Comment by ascorbic
3 months ago
I've noticed that R1 says "Wait," a lot in its reasoning. I wonder if there's something inherently special in that token.
3 months ago
I've noticed that R1 says "Wait," a lot in its reasoning. I wonder if there's something inherently special in that token.
Semantically, wait is a bit of a stop-and-breathe point.
Consider the text:
I think I'll go swimming today. Wait, ___
what comes next? Well, not something that would usually follow without the word "wait", probably something entirely orthogonal that impacts the earlier sentence in some fundamental way, like:
Wait, I need to help my dad.
Yes, R1 seems to mostly use it like that. It's either to signal a problem with its previous reasoning, or if it's thought of a better approach. In coding it's often something like "this API won't work here" or "there's a simpler way to do this".

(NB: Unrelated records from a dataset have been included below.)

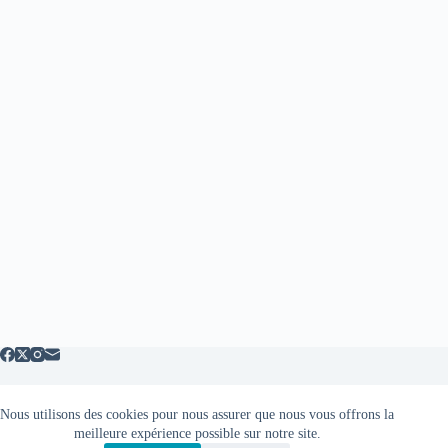
Nous utilisons des cookies pour nous assurer que nous vous offrons la
Mentions légales
meilleure expérience possible sur notre site.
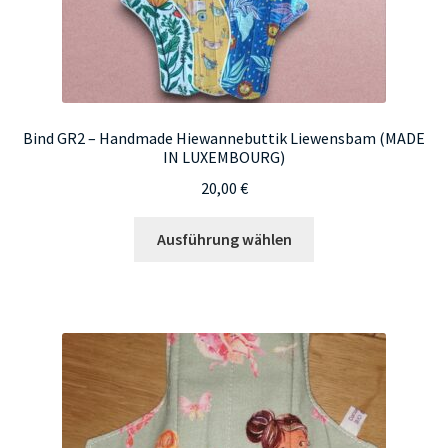
Bind GR2 – Handmade Hiewannebuttik Liewensbam (MADE
IN LUXEMBOURG)
20,00
€
Dieses
Ausführung wählen
Produkt
weist
mehrere
Varianten
auf.
Die
Optionen
können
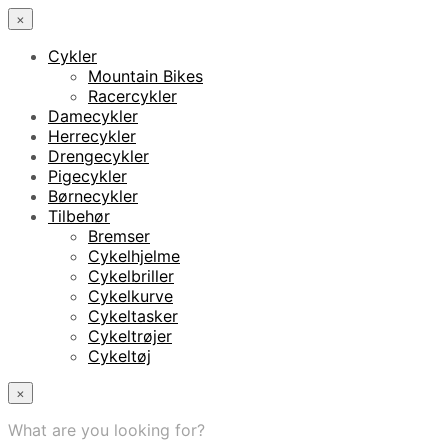
×
Cykler
Mountain Bikes
Racercykler
Damecykler
Herrecykler
Drengecykler
Pigecykler
Børnecykler
Tilbehør
Bremser
Cykelhjelme
Cykelbriller
Cykelkurve
Cykeltasker
Cykeltrøjer
Cykeltøj
×
What are you looking for?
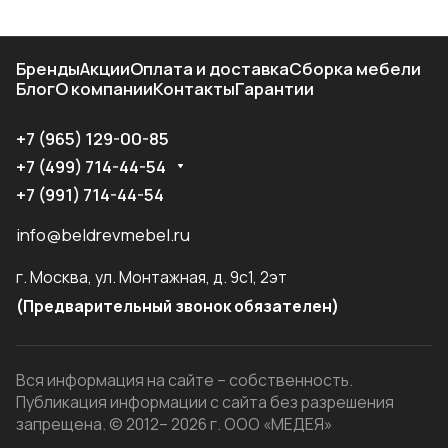
Бренды
Акции
Оплата и доставка
Сборка мебели
Блог
О компании
Контакты
Гарантии
+7 (965) 129-00-85
+7 (499) 714-44-54
+7 (991) 714-44-54
info@beldrevmebel.ru
г. Москва, ул. Монтажная, д. 9с1, 2эт
(Предварительный звонок обязателен)
Вся информация на сайте – собственность.
Публикация информации с сайта без разрешения
запрещена. © 2012– 2026 г. ООО «МЕДЕЯ»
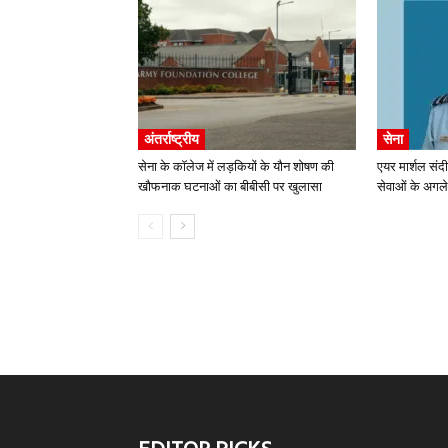
अंतर्राष्ट्रीय
सेना
सेना के कॉलेज में लड़कियों के यौन शोषण की
एयर मार्शल संद
खौफनाक घटनाओं का बीबीसी पर खुलासा
सेवाओं के अगले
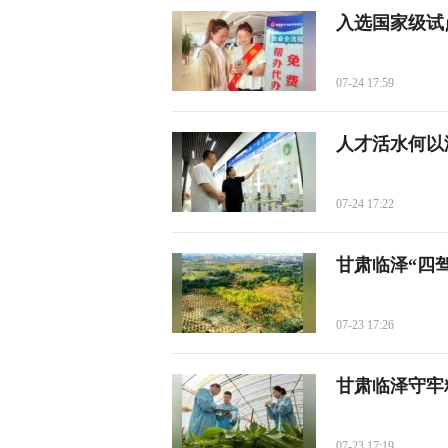
入选国家级试
07-24 17:59
人才活水何以
07-24 17:22
甘肃临泽“四
07-23 17:26
甘肃临泽守牢
07-23 17:19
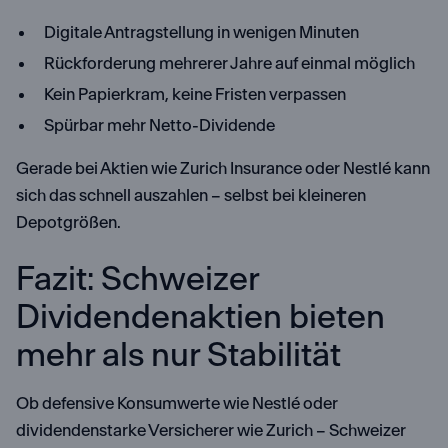
Digitale Antragstellung in wenigen Minuten
Rückforderung mehrerer Jahre auf einmal möglich
Kein Papierkram, keine Fristen verpassen
Spürbar mehr Netto-Dividende
Gerade bei Aktien wie Zurich Insurance oder Nestlé kann
sich das schnell auszahlen – selbst bei kleineren
Depotgrößen.
Fazit: Schweizer
Dividendenaktien bieten
mehr als nur Stabilität
Ob defensive Konsumwerte wie Nestlé oder
dividendenstarke Versicherer wie Zurich – Schweizer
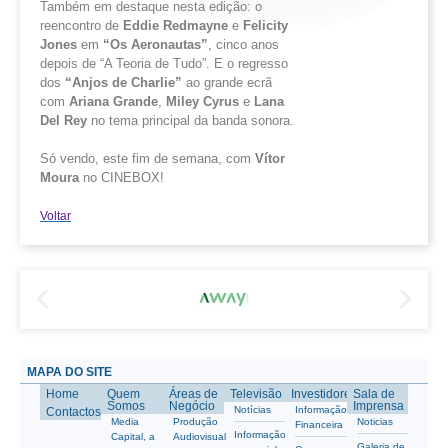
Também em destaque nesta edição: o
reencontro de
Eddie
Redmayne
e
Felicity
Jones
em
“Os Aeronautas”
, cinco anos
depois de “A Teoria de Tudo”. E o regresso
dos
“Anjos de Charlie”
ao grande ecrã
com
Ariana Grande
,
Miley
Cyrus
e
Lana
Del
Rey
no tema principal da banda sonora.
Só vendo, este fim de semana, com
Vítor
Moura
no CINEBOX!
Voltar
MAPA DO SITE
Home
Quem
Áreas de
Televisão
Investidores
Sala de
Somos
Negócio
Imprensa
Notícias
Informação
Contactos
Media
Produção
Noticias
Financeira
Informação
Capital, a
Audiovisual
Galeria de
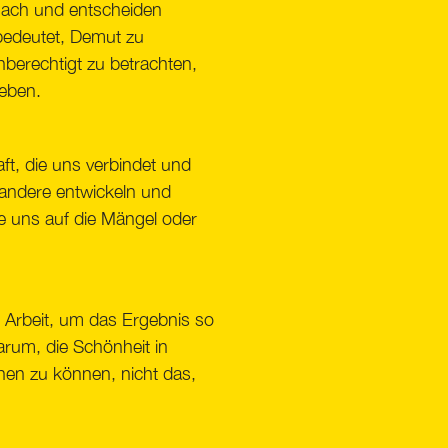
nach und entscheiden
 bedeutet, Demut zu
hberechtigt zu betrachten,
reben.
ft, die uns verbindet und
andere entwickeln und
 uns auf die Mängel oder
 Arbeit, um das Ergebnis so
arum, die Schönheit in
en zu können, nicht das,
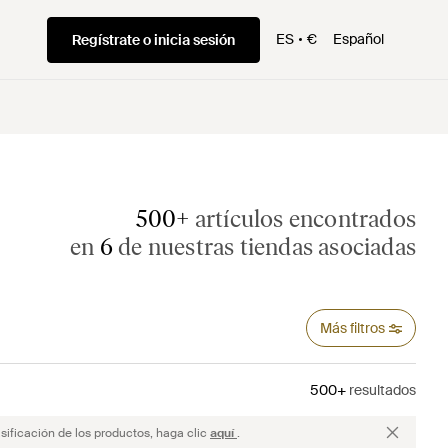
ES
€
Español
Regístrate o inicia sesión
500+
artículos encontrados
en
6
de nuestras tiendas asociadas
Más filtros
500+
resultados
sificación de los productos, haga clic
aquí
.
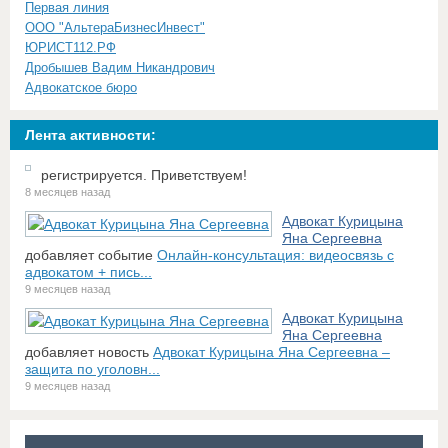
Первая линия
ООО "АльтераБизнесИнвест"
ЮРИСТ112.РФ
Дробышев Вадим Никандрович
Адвокатское бюро
Лента активности:
регистрируется. Приветствуем!
8 месяцев назад
Адвокат Курицына
Яна Сергеевна
добавляет событие
Онлайн-консультация: видеосвязь с
адвокатом + пись...
9 месяцев назад
Адвокат Курицына
Яна Сергеевна
добавляет новость
Адвокат Курицына Яна Сергеевна –
защита по уголовн...
9 месяцев назад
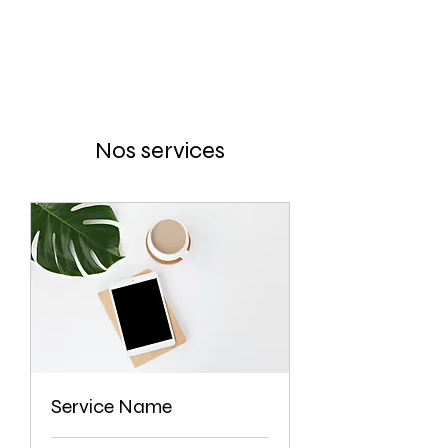
Nos services
Service Name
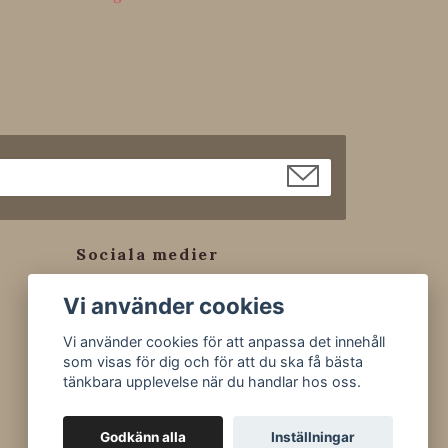
Sociala medier
Facebook
Vi använder cookies
Instagram
Vi använder cookies för att anpassa det innehåll
Tiktok
som visas för dig och för att du ska få bästa
tänkbara upplevelse när du handlar hos oss.
Godkänn alla
Inställningar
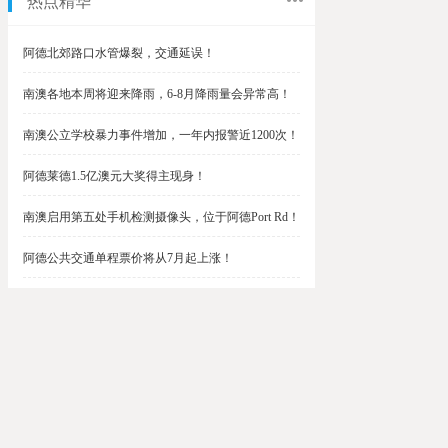
热点精华
阿德北郊路口水管爆裂，交通延误！
南澳各地本周将迎来降雨，6-8月降雨量会异常高！
南澳公立学校暴力事件增加，一年内报警近1200次！
阿德莱德1.5亿澳元大奖得主现身！
南澳启用第五处手机检测摄像头，位于阿德Port Rd！
阿德公共交通单程票价将从7月起上涨！
阿德最便宜私校之一将升级改造，新增150名学生！
$1.5亿彩票中奖者在南澳，快看看是你吗？
南澳Outer Harbor和Gawler铁路线将在周末关闭！
阿德Unley Shopping Centre周二将提供免费汉堡！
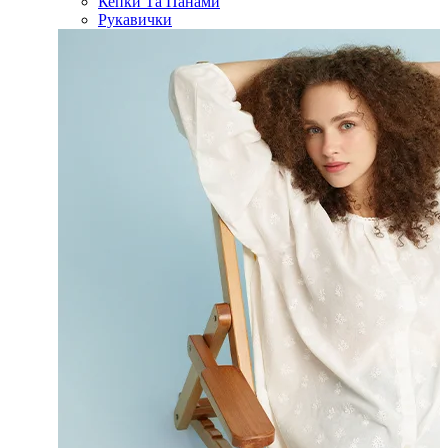
Кепки Та Панами
Рукавички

I guess it goes to show how important reiteration is for general logic problems. And tbf when finding a solution to something myself I'll consider each part, and/or consider parts in relation to each other and/or consider all parts in relation to each other (on a higher level) before coming to a final solution.
It's weird because I feel like we should've known that from work in general logic/problem solving studies, surely?
I bet a token like "sht!", "f*" or "damn!" would have the same or even stronger effect but the LLM creators would not like to have the users read them
It's literally in the article, they measured it and wait was the best token
Maybe, but it doesn't just use it to signify that it's made a mistake. It also uses it in a positive way, such as it's had a lightbulb moment. Of course some people use expletives in the same way, but that would be less common than for mistakes.
I think you're onto something, however, as the training is done through on text and not actual thoughts, it may take some experimentation to find these stronger words.